Exercise #2 is calf-raises, either with free weights or a machine. Strong calves are helpful!
Exercise #3 is a balance exercise, and can be done anywhere you don’t mind looking silly. It doesn’t require any equipment. Stand on one leg. What you do with the other is up to you. Resting your foot against the inside of your other calf is a popular option. You might also try it yoga-style, holding your ankle behind you with a hand, as if you’re stretching your quads. Hold the pose for 30 seconds to get warmed up. Then close your eyes and see how long you can continue. You’ll find it much harder without any visual cues to assist your balance. You’ll notice the little muscles around your ankle firing rapidly, working overtime to keep you upright. It may feel more like an ankle strength exercise than a balance exercise. This is excellent! Balance is
closely connected to the speed and strength of these little stabilizing muscles.
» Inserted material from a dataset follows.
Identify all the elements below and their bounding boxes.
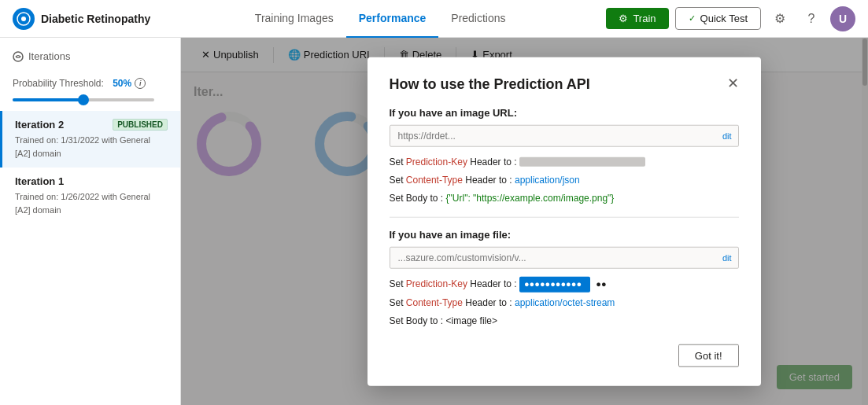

Some other exercises to consider: box-jumping, side-hopping, and anything that trains your stability and core (trunk) muscles.
You’ll of course need a good pair of shoes. For training, consider a generalist shoe that can handle a range of terrain. Make sure it’s heavy enough to hold up. Save the featherweight shoes for competition. It’s smart to bring a lightweight rain shell and a headlamp on any long or remote outing.
A hydration pack / running vest will be invaluable on all but the shortest outings.
Training runs are the best time to figure out what energy gels or sports drinks work for you. Generally, you’ll want to use a hydration bladder for pure water. Sports drinks work better in bottles, which are easier to clean. Sugary liquid in a hydration bladder can quickly turn into a biology experiment.
Consider bringing something to treat hot-spots and blisters, at least until you’re sure you can trust your shoes over long distances.
If your training course presents any daunting objective hazards—river crossings, bears, avalanches, etc.—consider a training buddy. Safety in numbers and all that. You may also appreciate the company and the motivation.